+++ INPUT +++
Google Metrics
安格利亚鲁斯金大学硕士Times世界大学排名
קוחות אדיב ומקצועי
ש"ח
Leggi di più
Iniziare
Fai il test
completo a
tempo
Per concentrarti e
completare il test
+++
+++ INPUT +++
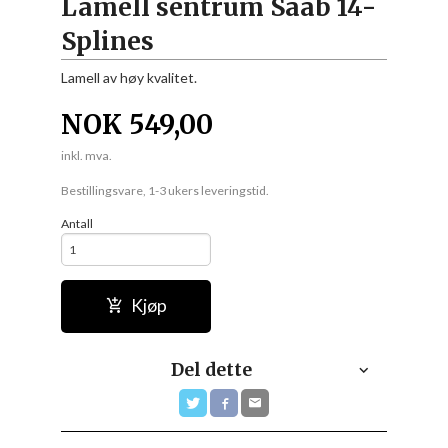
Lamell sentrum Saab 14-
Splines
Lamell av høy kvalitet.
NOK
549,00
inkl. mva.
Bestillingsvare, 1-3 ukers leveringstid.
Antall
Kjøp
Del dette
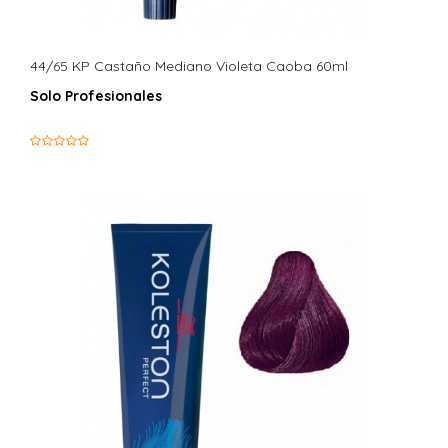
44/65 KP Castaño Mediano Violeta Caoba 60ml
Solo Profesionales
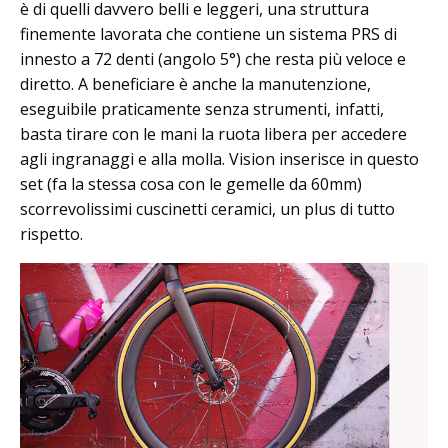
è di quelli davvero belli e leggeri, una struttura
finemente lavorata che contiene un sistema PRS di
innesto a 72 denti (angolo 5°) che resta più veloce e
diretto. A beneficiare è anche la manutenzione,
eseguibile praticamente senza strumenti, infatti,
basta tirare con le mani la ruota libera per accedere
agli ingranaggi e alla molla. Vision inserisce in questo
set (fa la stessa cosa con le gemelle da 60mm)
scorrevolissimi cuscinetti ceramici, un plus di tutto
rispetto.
+++
+++ INPUT +++
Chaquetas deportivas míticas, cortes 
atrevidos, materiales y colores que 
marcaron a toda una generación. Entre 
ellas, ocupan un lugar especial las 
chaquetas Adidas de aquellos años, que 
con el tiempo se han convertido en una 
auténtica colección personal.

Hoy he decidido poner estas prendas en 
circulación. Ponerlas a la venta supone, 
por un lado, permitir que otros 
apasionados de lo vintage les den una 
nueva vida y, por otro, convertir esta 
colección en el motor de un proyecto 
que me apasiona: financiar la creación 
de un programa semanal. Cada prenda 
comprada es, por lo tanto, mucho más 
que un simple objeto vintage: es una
+++
▶ _WHAT IS EXPECTED_:
Repeat exactly the lines above from the one with "con el tiempo se han convertido en una" up to and including the one with "que un simple objeto vintage: es una". No other line belongs in the reply.

▶ _PROBLEM SOLUTION_:
con el tiempo se han convertido en una 
auténtica colección personal.

Hoy he decidido poner estas prendas en 
circulación. Ponerlas a la venta supone, 
por un lado, permitir que otros 
apasionados de lo vintage les den una 
nueva vida y, por otro, convertir esta 
colección en el motor de un proyecto 
que me apasiona: financiar la creación 
de un programa semanal. Cada prenda 
comprada es, por lo tanto, mucho más 
que un simple objeto vintage: es una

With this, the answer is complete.